[SUPPLIED DATA — start]

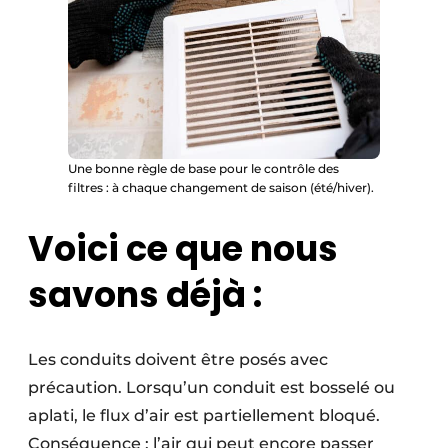
Une bonne règle de base pour le contrôle des
filtres : à chaque changement de saison (été/hiver).
Voici ce que nous
savons déjà :
Les conduits doivent être posés avec
précaution. Lorsqu’un conduit est bosselé ou
aplati, le flux d’air est partiellement bloqué.
Conséquence : l’air qui peut encore passer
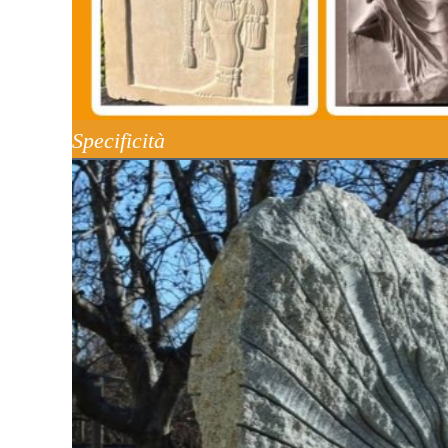
Specificità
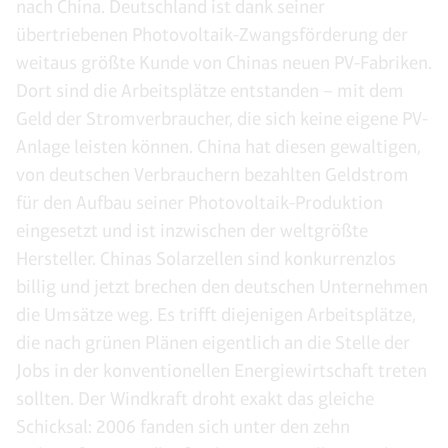
nach China. Deutschland ist dank seiner
übertriebenen Photovoltaik-Zwangsförderung der
weitaus größte Kunde von Chinas neuen PV-Fabriken.
Dort sind die Arbeitsplätze entstanden – mit dem
Geld der Stromverbraucher, die sich keine eigene PV-
Anlage leisten können. China hat diesen gewaltigen,
von deutschen Verbrauchern bezahlten Geldstrom
für den Aufbau seiner Photovoltaik-Produktion
eingesetzt und ist inzwischen der weltgrößte
Hersteller. Chinas Solarzellen sind konkurrenzlos
billig und jetzt brechen den deutschen Unternehmen
die Umsätze weg. Es trifft diejenigen Arbeitsplätze,
die nach grünen Plänen eigentlich an die Stelle der
Jobs in der konventionellen Energiewirtschaft treten
sollten. Der Windkraft droht exakt das gleiche
Schicksal: 2006 fanden sich unter den zehn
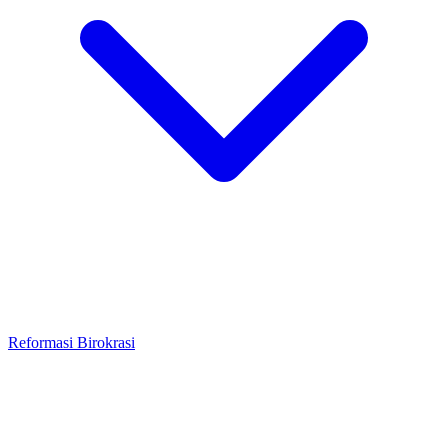
Reformasi Birokrasi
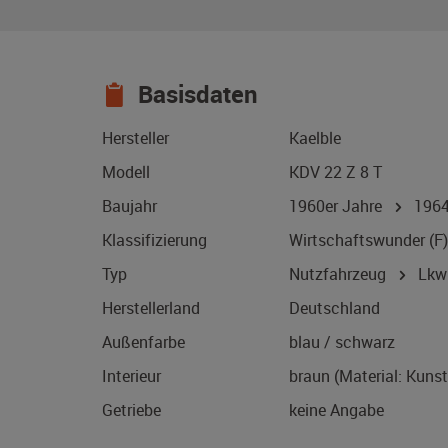
Basisdaten
Hersteller
Kaelble
Modell
KDV 22 Z 8 T
Baujahr
1960er Jahre
196
Klassifizierung
Wirtschaftswunder (F)
Typ
Nutzfahrzeug
Lkw 
Herstellerland
Deutschland
Außenfarbe
blau / schwarz
Interieur
braun (Material: Kunst
Getriebe
keine Angabe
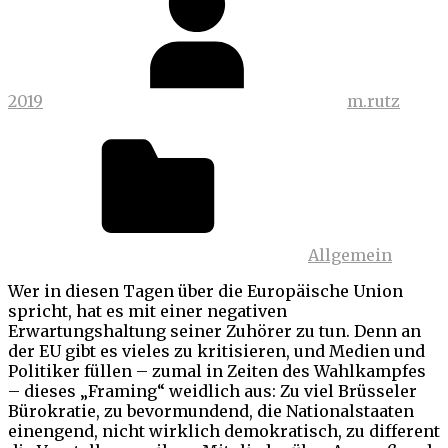
2019
m.rutz
Allgemein
Wer in diesen Tagen über die Europäische Union
spricht, hat es mit einer negativen
Erwartungshaltung seiner Zuhörer zu tun. Denn an
der EU gibt es vieles zu kritisieren, und Medien und
Politiker füllen – zumal in Zeiten des Wahlkampfes
– dieses „Framing“ weidlich aus: Zu viel Brüsseler
Bürokratie, zu bevormundend, die Nationalstaaten
einengend, nicht wirklich demokratisch, zu different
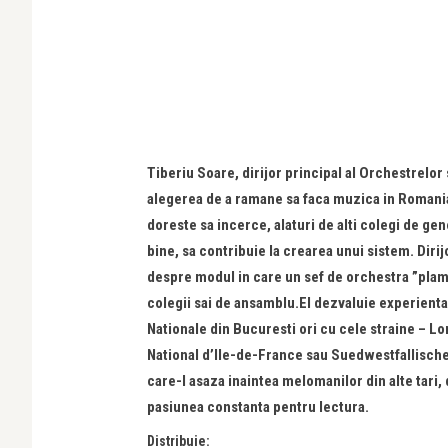
Tiberiu Soare, dirijor principal al Orchestrelor
alegerea de a ramane sa faca muzica in Romania 
doreste sa incerce, alaturi de alti colegi de gen
bine, sa contribuie la crearea unui sistem. Dir
despre modul in care un sef de orchestra ”plama
colegii sai de ansamblu.El dezvaluie experient
Nationale din Bucuresti ori cu cele straine – 
National d’Ile-de-France sau Suedwestfallische
care-l asaza inaintea melomanilor din alte tari,
pasiunea constanta pentru lectura.
Distribuie:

[SUPPLIED DATA — finish]

**YOUR TASK**
Your answer should be the lines of the listing above between the line holding "billig und jetzt" and the line holding "sollten. Der Windkraft", inclusive, restated word for word and alone.

**THE COMPLETED TASK**
billig und jetzt brechen den deutschen Unternehmen
die Umsätze weg. Es trifft diejenigen Arbeitsplätze,
die nach grünen Plänen eigentlich an die Stelle der
Jobs in der konventionellen Energiewirtschaft treten
sollten. Der Windkraft droht exakt das gleiche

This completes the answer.